I created a connection to the database with 'SqlAlchemy':
from sqlalchemy import create_engine
engine = create_engine('postgresql://user@localhost:5432/mydb')
I write a Pandas dataframe to a database table:
i=pd.read_csv(path)
i.to_sql('Stat_Table',engine,if_exists='replace')
Based on the docs, looks like pd.read_sql_query() should accept a SQLAlchemy engine:
a=pd.read_sql_query('select * from Stat_Table',con=engine)
But it throws an error:
ProgrammingError: (ProgrammingError) relation "stat_table" does not exist
I'm using Pandas version 0.14.1.
What's the right way to do this?
You are bitten by the case (in)sensitivity issues with PostgreSQL. If you quote the table name in the query, it will work:
df = pd.read_sql_query('select * from "Stat_Table"',con=engine)

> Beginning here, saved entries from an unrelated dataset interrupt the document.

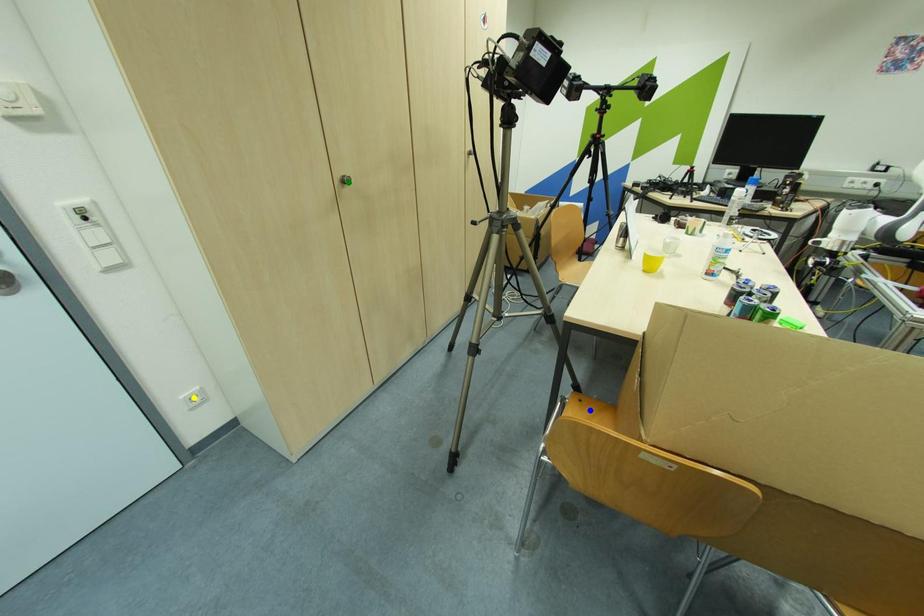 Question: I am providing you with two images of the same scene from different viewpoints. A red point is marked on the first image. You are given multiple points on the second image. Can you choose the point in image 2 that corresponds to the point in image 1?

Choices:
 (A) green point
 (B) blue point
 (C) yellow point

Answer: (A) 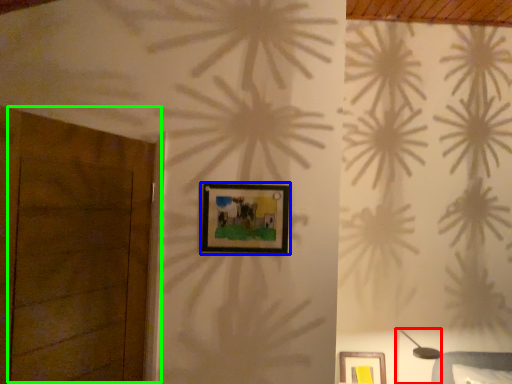 Question: Which is farther away from table lamp (highlighted by a red box)? picture frame (highlighted by a blue box) or door (highlighted by a green box)?

Choices:
 (A) picture frame
 (B) door

Answer: (B) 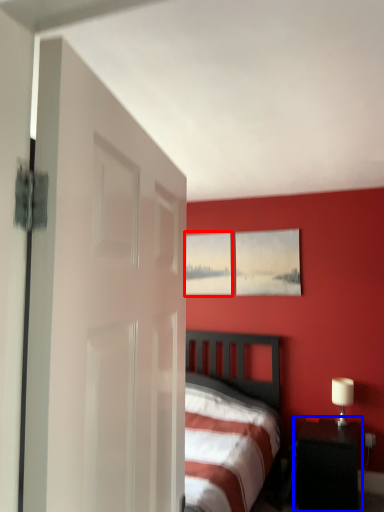 Question: Which point is closer to the camera, picture frame (highlighted by a red box) or nightstand (highlighted by a blue box)?

Choices:
 (A) picture frame
 (B) nightstand

Answer: (B) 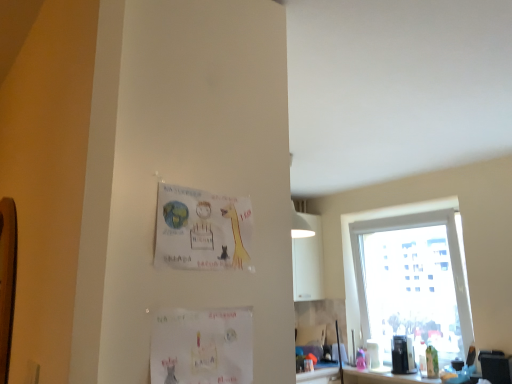 Question: From a real-world perspective, is white paper postcard at lower center, placed as the 2th postcard when sorted from top to bottom, physically below matte paper postcard at upper center, marked as the first postcard in a top-to-bottom arrangement?

Choices:
 (A) yes
 (B) no

Answer: (A)

Question: Considering the relative positions of white paper postcard at lower center, which is counted as the 1th postcard, starting from the bottom, and matte paper postcard at upper center, marked as the first postcard in a top-to-bottom arrangement, in the image provided, is white paper postcard at lower center, which is counted as the 1th postcard, starting from the bottom, in front of matte paper postcard at upper center, marked as the first postcard in a top-to-bottom arrangement,?

Choices:
 (A) no
 (B) yes

Answer: (B)

Question: From the image's perspective, is white paper postcard at lower center, which is counted as the 1th postcard, starting from the bottom, on matte paper postcard at upper center, marked as the first postcard in a top-to-bottom arrangement?

Choices:
 (A) yes
 (B) no

Answer: (B)

Question: Can you confirm if white paper postcard at lower center, placed as the 2th postcard when sorted from top to bottom, is wider than matte paper postcard at upper center, the second postcard ordered from the bottom?

Choices:
 (A) no
 (B) yes

Answer: (A)

Question: Is white paper postcard at lower center, placed as the 2th postcard when sorted from top to bottom, facing away from matte paper postcard at upper center, marked as the first postcard in a top-to-bottom arrangement?

Choices:
 (A) yes
 (B) no

Answer: (B)

Question: Is white paper postcard at lower center, placed as the 2th postcard when sorted from top to bottom, completely or partially outside of matte paper postcard at upper center, marked as the first postcard in a top-to-bottom arrangement?

Choices:
 (A) yes
 (B) no

Answer: (A)

Question: Can you confirm if transparent glass window at right is shorter than wooden bulletin board at left?

Choices:
 (A) no
 (B) yes

Answer: (A)

Question: Does transparent glass window at right lie behind wooden bulletin board at left?

Choices:
 (A) no
 (B) yes

Answer: (B)

Question: Considering the relative positions of transparent glass window at right and wooden bulletin board at left in the image provided, is transparent glass window at right in front of wooden bulletin board at left?

Choices:
 (A) no
 (B) yes

Answer: (A)

Question: Can wooden bulletin board at left be found inside transparent glass window at right?

Choices:
 (A) no
 (B) yes

Answer: (A)

Question: From a real-world perspective, is transparent glass window at right on wooden bulletin board at left?

Choices:
 (A) yes
 (B) no

Answer: (B)

Question: Is transparent glass window at right to the right of wooden bulletin board at left from the viewer's perspective?

Choices:
 (A) no
 (B) yes

Answer: (B)

Question: Considering the relative sizes of white paper postcard at lower center, placed as the 2th postcard when sorted from top to bottom, and transparent glass window at right in the image provided, is white paper postcard at lower center, placed as the 2th postcard when sorted from top to bottom, bigger than transparent glass window at right?

Choices:
 (A) yes
 (B) no

Answer: (B) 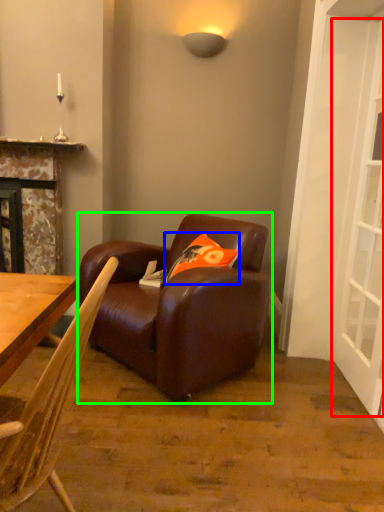 Question: Which object is the closest to the screen door (highlighted by a red box)? Choose among these: pillow (highlighted by a blue box) or studio couch (highlighted by a green box).

Choices:
 (A) pillow
 (B) studio couch

Answer: (A) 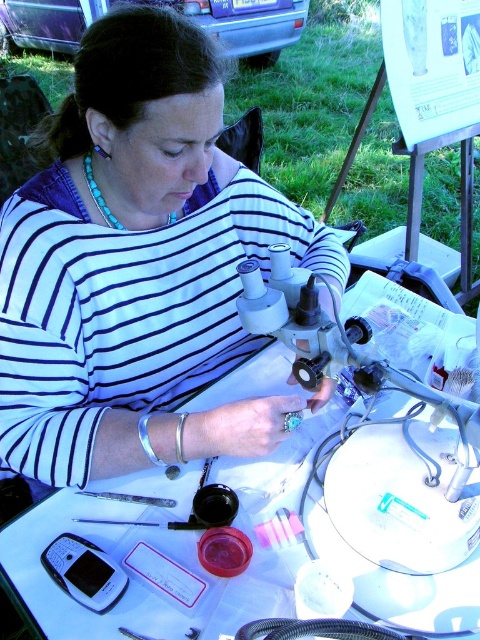 You are a photographer trying to capture the scene of the person working. You want to ensure the white striped shirt at center and the white plastic table at center are both clearly visible in your photo. Based on their positions, which object should you focus on first to ensure both are in frame?

The white striped shirt at center is to the left of the white plastic table at center, so focusing on the white plastic table at center first would allow both objects to be captured in the frame since the shirt is positioned to its left.

You are standing at the position of point [66,625] and want to move towards point [160,273]. According to the scene, will you be moving forward or backward?

Since point [160,273] is behind point [66,625], moving towards it would mean moving backward.

Where is the white striped shirt at center located in the image?

The white striped shirt at center is located at point (137, 266) in the image.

But personally, I would advise to just always use lower case table names (and column names), also when writing the table to the database to prevent such issues.
From the PostgreSQL docs (http://www.postgresql.org/docs/8.0/static/sql-syntax.html#SQL-SYNTAX-IDENTIFIERS):
Quoting an identifier also makes it case-sensitive, whereas unquoted names are always folded to lower case
To explain a bit more: you have written a table with the name Stat_Table
to the database (and sqlalchemy will quote this name, so it will be written as "Stat_Table" in the postgres database). When doing the query 'select * from Stat_Table'
the unquoted table name will be converted to lower case stat_table
, and so you get the message that this table is not found.
See eg also Are PostgreSQL column names case-sensitive?